Keywords: NASH, fibrosis, liver micro tissue, ASK-1
Introduction
Nonalcoholic steatohepatitis (NASH) is a severe form of nonalcholic fatty liver disease (NAFLD) and is characterized by the presence of hepatic steatosis (accumulation of lipids), hepatocyte injury and inflammation [1]. NASH can be progressive and may ultimately result in advanced fibrosis and cirrhosis characterized by disrupted hepatic architecture, vascular structure and aberrant regeneration that can eventually lead to mortality. Currently NASH is the most common liver disorder in Western countries and there are no approved drugs for this debilitating disease.

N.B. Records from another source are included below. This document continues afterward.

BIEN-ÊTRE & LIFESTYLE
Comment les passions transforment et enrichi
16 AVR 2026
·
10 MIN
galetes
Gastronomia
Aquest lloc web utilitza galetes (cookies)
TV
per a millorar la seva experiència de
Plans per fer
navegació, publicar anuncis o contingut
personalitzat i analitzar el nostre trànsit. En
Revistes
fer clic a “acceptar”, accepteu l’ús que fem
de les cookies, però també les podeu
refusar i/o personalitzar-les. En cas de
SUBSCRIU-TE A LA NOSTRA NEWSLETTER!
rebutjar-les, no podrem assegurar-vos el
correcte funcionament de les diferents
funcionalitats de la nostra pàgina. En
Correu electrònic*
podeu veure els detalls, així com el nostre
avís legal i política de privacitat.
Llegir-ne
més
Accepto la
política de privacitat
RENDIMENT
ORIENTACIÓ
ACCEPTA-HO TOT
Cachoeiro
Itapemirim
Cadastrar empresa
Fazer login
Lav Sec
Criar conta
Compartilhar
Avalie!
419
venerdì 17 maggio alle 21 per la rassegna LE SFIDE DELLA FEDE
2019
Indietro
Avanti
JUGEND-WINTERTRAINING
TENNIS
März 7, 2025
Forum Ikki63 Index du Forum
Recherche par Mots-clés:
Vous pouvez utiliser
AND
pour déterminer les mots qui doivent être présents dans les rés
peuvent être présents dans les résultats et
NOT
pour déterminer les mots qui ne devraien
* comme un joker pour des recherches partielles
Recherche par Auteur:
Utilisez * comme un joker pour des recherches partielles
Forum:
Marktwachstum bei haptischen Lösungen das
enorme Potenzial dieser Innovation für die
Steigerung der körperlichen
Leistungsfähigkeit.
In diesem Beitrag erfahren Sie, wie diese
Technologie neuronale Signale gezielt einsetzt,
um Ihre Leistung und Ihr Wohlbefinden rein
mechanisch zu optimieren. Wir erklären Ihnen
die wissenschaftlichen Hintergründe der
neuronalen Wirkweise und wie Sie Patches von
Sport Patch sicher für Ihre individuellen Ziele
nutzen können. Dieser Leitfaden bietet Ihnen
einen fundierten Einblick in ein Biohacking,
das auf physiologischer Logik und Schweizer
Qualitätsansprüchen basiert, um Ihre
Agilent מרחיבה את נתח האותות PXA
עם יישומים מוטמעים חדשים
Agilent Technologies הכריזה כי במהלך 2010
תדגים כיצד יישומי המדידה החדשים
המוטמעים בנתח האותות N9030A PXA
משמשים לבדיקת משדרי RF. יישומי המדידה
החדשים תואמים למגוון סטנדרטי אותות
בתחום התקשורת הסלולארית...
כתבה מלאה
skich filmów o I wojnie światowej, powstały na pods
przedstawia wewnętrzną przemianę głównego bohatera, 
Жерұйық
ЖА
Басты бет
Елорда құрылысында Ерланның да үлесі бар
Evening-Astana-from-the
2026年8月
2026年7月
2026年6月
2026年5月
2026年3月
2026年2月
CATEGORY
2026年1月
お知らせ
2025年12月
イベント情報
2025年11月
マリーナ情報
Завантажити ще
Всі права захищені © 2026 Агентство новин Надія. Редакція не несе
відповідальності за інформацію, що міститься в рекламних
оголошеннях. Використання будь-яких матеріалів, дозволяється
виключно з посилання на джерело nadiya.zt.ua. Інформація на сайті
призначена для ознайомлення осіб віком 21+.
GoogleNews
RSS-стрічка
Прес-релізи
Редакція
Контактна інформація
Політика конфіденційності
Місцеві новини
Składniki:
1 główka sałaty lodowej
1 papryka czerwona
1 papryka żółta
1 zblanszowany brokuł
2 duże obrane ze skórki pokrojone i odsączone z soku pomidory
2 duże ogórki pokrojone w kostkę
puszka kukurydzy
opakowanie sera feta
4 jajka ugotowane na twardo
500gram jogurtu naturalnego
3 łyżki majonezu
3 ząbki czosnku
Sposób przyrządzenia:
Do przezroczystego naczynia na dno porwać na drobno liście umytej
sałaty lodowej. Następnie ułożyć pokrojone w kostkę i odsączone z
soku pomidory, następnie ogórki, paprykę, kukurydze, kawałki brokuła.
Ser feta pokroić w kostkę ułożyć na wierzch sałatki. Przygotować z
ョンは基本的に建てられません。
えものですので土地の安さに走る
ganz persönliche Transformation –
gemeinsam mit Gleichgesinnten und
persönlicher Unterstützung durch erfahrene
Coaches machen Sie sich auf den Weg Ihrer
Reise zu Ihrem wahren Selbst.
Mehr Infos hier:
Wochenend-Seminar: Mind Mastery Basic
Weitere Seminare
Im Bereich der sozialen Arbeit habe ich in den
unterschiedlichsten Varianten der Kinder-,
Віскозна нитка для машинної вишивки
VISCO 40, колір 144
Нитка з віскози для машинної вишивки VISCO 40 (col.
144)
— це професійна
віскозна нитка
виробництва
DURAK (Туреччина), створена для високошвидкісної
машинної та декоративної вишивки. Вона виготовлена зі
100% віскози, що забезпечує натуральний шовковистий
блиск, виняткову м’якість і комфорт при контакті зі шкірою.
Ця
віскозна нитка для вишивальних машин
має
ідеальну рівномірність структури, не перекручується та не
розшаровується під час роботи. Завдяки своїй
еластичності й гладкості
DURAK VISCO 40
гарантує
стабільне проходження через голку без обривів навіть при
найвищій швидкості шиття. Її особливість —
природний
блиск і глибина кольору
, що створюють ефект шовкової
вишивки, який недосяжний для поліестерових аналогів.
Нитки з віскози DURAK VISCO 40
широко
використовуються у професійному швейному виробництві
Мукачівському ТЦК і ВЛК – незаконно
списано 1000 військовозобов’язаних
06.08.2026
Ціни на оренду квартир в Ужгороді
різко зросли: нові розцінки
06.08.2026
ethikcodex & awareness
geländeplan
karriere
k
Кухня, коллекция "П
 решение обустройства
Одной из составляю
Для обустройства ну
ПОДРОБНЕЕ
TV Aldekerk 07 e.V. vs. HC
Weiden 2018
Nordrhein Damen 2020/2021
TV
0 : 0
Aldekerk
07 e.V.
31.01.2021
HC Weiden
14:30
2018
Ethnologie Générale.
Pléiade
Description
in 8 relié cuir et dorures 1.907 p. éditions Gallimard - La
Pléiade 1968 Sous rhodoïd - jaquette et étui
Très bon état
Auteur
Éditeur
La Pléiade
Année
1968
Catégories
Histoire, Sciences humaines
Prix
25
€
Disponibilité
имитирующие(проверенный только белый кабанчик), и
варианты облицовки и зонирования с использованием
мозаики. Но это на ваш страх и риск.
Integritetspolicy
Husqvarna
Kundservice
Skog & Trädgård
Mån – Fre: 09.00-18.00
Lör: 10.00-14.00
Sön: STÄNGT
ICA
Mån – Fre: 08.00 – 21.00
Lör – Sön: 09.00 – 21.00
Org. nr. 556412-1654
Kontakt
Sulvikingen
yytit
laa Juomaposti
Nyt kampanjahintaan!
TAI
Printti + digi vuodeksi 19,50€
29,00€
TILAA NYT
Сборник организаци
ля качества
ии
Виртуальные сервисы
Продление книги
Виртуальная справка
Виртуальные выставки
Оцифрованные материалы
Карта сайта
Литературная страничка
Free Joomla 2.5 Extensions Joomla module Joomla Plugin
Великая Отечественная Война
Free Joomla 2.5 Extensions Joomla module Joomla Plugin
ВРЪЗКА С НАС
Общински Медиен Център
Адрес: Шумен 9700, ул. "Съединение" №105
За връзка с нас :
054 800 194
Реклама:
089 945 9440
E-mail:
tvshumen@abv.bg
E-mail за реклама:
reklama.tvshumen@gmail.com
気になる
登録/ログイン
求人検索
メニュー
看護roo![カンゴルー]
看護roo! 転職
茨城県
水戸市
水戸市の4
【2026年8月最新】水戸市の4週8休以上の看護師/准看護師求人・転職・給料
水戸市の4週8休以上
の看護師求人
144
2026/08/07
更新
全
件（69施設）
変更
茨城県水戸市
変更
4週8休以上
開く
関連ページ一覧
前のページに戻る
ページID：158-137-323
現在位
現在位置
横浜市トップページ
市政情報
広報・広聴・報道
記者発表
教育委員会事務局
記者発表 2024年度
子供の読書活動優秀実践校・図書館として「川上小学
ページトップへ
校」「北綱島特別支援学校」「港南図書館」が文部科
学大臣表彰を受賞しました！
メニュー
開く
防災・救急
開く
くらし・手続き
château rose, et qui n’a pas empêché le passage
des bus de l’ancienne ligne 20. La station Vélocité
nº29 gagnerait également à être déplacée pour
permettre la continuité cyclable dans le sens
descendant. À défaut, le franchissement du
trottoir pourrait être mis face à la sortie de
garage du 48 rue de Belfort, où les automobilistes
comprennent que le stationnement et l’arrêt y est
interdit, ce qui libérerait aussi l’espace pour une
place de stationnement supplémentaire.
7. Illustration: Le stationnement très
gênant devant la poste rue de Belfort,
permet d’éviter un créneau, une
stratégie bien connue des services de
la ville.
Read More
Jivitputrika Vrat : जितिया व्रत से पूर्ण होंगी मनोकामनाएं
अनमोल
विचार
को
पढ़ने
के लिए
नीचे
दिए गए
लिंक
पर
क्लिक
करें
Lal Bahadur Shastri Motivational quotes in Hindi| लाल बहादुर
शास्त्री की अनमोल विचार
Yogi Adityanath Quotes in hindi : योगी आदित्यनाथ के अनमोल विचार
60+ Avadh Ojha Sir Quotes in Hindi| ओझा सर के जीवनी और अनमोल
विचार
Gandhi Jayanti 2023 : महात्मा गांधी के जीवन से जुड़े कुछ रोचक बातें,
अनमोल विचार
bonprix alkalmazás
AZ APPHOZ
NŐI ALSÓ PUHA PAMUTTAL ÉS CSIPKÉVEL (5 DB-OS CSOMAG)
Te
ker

Due to the significant unmet medical need, there has been a lot of interest in recent years in the development of new therapies for NASH with fibrosis. In spite of significant progress in our understanding of the pathogenic mechanisms of liver fibrosis, effective antifibrotic therapies are still lacking. This is, in part, due to the lack of validated translational models and the poor predictability of animal models that have considerably hindered progress [2].
The most widely used 2D human cellular models fall short due to diminished longevity and absence of critical hepatocyte-non parenchymal cell interactions [3]. Therefore physiologically more relevant human NASH models with a robust fibrotic phenotype are needed that are characterized by in vitro longevity and contain the main liver cell types involved in the pathophysiology. Such in vitro models will be important tools to reliably investigate and develop transformational drugs to treat NASH with fibrosis.
Three-Dimensional (3D) human liver microtissue models prepared by co-culturing primary human hepatocytes with non-parenchymal cells such as hepatic stellate cells, Kupffer cells and endothelial cells have shown great promise for in vitro toxicology studies [4]. The 3D-human liver micro-tissues (3D-hLMTs) can be maintained for over 5 weeks and are well characterized with respect to adenosine triphosphate level, albumin secretion, native human liver gene expression, histological assessment and with the expression of the bile salt export pump (BSEP) and the multidrug resistance protein 2 (MRP2) [4]. 3D-hLTMs have also been successfully used recently to develop in vitro models of liver fibrosis using various inflammatory and profibrotic mediators [5].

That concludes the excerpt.